Pneumothorax after a nasogastric tube
MICU. Patient’s family concerned with lack of nutrition in AOXZero meemaw after the ER had three failed attempts at a small bore nasogastric tube insertion. She came up to the ICU after steady decline after a SDH with dysphagia and encephalopathy shortly after Christmas.
The attending physician says “well Aaaaalright is the best at putting them in, shall we have him try?” He explains the risk and I give it a whirl. Everyone is watching.
I remove the stylet, lube it up, sit her up, and have another experienced nurse standing by with a syringe and stethoscope ready for an easy auscultation to confirm placement.
I drop it in, meet no resistance, patient does not cough when instructed and O2 saturations drop into the low 80’s on room air. 6L Nc brings her to 100%.
Chest XRAY arrives in less than two minutes. It’s in the right lung. 1 minute later the attending gets a phone call for a pneumothorax by general surgery.
5 minutes later general surgery arrives to place a chest tube. They place it. Meemaw is on room air again.
I drop another nasogastric tube.
Chest XRAY returns and confirms placement of chest tube and nasogastric tube.
All of this took place in under one hour.

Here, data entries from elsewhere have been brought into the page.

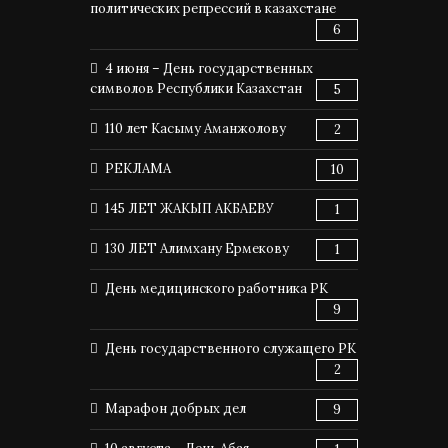
политических репрессий в казахстане
6
4 июня – День государственных
символов Республики Казахстан
5
110 лет Касыму Аманжолову
2
РЕКЛАМА
10
145 ЛЕТ ЖАКЫП АКБАЕВУ
1
130 ЛЕТ Алимхану Ермекову
1
День медицинского работника РК
9
День государственного служащего РК
2
Марафон добрых дел
9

The whole time i couldn’t stop thinking about the suppository I had brewing in the other room.
What a morning.
Edit: too many perforations from nurse insertions with the stylets in place so it’s a facility policy to remove them before.
Edit 2: I’m referring to a Dobhoff tube. They are listed as Small Bore Naso Gastric tube in my charting system so I used the generic term.
Interesting/goofy the DHT was invented by Dr. Robby Dobby and Dr. James Hoffmeister in the 1970’s.